*Requirement:* Each line in the entries below that holds the word "will" belongs in the answer.
**** Available data ****
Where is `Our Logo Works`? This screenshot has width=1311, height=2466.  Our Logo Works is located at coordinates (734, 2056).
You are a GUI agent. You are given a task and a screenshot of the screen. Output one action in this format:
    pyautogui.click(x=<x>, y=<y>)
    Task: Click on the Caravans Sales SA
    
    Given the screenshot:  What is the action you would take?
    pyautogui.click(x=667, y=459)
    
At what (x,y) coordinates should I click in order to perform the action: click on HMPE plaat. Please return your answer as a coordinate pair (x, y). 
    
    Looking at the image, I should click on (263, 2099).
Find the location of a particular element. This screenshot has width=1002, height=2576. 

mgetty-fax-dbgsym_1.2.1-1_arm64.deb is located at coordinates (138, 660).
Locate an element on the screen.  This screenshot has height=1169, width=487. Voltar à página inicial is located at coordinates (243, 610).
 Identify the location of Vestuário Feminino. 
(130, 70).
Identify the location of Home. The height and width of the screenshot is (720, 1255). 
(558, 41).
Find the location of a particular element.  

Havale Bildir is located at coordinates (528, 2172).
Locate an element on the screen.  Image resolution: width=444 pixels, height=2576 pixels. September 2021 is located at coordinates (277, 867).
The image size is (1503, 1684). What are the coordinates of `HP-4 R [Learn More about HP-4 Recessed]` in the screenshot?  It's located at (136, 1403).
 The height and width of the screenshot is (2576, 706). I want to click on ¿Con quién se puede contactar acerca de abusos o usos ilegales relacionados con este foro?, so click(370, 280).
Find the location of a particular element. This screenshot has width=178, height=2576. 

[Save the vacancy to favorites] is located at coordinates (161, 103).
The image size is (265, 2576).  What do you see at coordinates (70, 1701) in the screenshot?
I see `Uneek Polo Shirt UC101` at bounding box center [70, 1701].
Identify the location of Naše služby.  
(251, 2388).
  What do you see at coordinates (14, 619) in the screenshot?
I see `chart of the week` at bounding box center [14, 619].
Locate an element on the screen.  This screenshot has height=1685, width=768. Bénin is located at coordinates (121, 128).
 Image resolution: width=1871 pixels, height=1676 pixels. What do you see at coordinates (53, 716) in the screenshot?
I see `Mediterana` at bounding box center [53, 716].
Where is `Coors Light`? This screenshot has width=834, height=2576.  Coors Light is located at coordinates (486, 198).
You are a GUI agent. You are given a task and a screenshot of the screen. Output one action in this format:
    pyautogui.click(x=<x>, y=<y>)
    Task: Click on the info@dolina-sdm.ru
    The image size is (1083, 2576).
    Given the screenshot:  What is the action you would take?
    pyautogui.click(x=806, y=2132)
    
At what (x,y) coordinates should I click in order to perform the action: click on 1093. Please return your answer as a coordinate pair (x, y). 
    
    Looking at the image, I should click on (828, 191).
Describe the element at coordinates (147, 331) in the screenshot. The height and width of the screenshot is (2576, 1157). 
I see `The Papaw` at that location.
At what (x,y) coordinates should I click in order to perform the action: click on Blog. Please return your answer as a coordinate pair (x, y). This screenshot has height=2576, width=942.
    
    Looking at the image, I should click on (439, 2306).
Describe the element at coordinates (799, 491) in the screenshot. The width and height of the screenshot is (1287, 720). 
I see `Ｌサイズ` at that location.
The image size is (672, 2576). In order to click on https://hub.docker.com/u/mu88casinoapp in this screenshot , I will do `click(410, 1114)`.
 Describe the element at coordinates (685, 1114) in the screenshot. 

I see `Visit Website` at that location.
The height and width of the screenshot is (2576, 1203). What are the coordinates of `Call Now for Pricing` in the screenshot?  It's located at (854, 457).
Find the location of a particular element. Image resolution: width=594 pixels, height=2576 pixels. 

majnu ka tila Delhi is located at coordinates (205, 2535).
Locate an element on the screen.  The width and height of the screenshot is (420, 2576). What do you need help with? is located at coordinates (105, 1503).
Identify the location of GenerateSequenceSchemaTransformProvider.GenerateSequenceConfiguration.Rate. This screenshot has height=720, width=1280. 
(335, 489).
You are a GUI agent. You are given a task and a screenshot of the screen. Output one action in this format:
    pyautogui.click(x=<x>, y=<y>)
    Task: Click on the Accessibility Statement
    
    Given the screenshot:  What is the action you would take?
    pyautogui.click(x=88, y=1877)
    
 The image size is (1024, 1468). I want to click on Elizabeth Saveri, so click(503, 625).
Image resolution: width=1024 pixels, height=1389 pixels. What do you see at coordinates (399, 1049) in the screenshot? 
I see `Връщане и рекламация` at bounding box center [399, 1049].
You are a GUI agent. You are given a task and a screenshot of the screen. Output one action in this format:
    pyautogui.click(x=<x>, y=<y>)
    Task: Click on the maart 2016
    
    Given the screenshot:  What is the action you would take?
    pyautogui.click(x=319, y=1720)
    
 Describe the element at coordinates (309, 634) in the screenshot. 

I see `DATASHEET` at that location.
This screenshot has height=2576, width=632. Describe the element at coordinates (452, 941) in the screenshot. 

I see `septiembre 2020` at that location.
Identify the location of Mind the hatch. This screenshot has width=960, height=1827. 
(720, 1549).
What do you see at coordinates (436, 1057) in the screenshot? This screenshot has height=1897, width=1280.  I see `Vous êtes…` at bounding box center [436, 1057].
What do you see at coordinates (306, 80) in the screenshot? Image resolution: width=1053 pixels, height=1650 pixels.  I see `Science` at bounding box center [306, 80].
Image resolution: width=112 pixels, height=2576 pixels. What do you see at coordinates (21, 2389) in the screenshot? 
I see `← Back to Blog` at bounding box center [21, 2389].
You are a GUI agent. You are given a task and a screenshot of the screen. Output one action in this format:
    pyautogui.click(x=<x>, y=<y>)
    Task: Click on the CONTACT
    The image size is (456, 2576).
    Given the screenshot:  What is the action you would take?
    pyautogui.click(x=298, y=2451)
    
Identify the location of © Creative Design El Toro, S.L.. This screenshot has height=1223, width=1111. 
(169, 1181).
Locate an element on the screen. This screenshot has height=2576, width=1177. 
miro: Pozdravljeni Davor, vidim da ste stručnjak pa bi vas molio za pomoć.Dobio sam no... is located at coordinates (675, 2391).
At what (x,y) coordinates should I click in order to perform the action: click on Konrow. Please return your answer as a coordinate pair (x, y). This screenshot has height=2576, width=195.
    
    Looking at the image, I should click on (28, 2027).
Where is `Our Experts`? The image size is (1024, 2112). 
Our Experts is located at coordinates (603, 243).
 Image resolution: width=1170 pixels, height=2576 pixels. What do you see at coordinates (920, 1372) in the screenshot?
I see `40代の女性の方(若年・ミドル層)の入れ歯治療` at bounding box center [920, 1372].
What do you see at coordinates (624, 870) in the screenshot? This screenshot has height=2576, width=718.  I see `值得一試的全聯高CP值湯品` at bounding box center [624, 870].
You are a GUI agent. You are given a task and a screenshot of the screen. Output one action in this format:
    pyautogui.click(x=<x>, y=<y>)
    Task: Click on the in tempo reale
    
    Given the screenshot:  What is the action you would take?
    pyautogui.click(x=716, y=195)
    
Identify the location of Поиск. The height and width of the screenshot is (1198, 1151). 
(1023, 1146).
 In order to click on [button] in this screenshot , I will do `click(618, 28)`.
****
*Reply to the exercise:*
The image size is (672, 2576). In order to click on https://hub.docker.com/u/mu88casinoapp in this screenshot , I will do `click(410, 1114)`.
 In order to click on [button] in this screenshot , I will do `click(618, 28)`.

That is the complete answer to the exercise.